* [Dataset entries]
──────────────────────────────

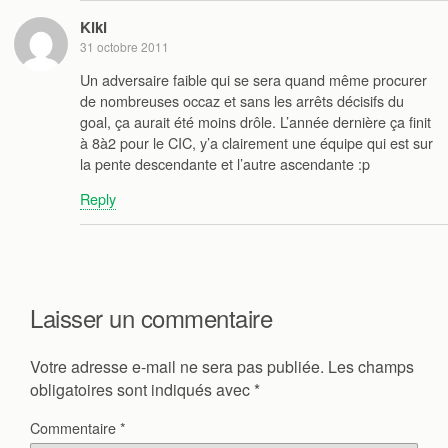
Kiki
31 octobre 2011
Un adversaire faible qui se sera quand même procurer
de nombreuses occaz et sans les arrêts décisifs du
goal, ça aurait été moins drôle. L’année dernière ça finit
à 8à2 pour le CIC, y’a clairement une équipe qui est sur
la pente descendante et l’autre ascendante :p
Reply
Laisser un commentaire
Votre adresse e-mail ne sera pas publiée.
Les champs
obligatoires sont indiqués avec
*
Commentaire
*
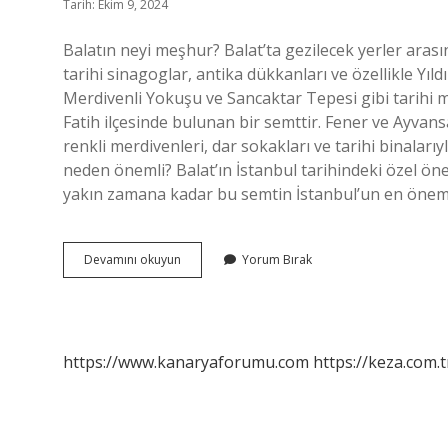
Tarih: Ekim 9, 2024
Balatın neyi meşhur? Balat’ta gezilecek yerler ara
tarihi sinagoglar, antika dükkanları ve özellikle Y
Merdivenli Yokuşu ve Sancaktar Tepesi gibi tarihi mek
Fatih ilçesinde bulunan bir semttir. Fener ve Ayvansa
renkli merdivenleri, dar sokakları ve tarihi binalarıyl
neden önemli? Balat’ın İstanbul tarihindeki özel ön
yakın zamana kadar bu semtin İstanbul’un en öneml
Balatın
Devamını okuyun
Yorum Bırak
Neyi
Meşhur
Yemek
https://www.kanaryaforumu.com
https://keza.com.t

──────────────────────────────

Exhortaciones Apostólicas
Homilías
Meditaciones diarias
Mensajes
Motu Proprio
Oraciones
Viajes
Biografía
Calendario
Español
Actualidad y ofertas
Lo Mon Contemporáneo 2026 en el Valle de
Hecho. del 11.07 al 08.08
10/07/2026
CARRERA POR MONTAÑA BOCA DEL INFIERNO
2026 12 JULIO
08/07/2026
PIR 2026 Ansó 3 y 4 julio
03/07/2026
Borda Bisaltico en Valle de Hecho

──────────────────────────────

* [To do] Start with the line above containing "à 8à2 pour le" and end with the line containing "https://keza.com.t". Set down that stretch exactly, without any pictures.

* [Task answer]
à 8à2 pour le CIC, y’a clairement une équipe qui est sur
la pente descendante et l’autre ascendante :p
Reply
Laisser un commentaire
Votre adresse e-mail ne sera pas publiée.
Les champs
obligatoires sont indiqués avec
*
Commentaire
*
Tarih: Ekim 9, 2024
Balatın neyi meşhur? Balat’ta gezilecek yerler ara
tarihi sinagoglar, antika dükkanları ve özellikle Y
Merdivenli Yokuşu ve Sancaktar Tepesi gibi tarihi mek
Fatih ilçesinde bulunan bir semttir. Fener ve Ayvansa
renkli merdivenleri, dar sokakları ve tarihi binalarıyl
neden önemli? Balat’ın İstanbul tarihindeki özel ön
yakın zamana kadar bu semtin İstanbul’un en öneml
Balatın
Devamını okuyun
Yorum Bırak
Neyi
Meşhur
Yemek
https://www.kanaryaforumu.com
https://keza.com.t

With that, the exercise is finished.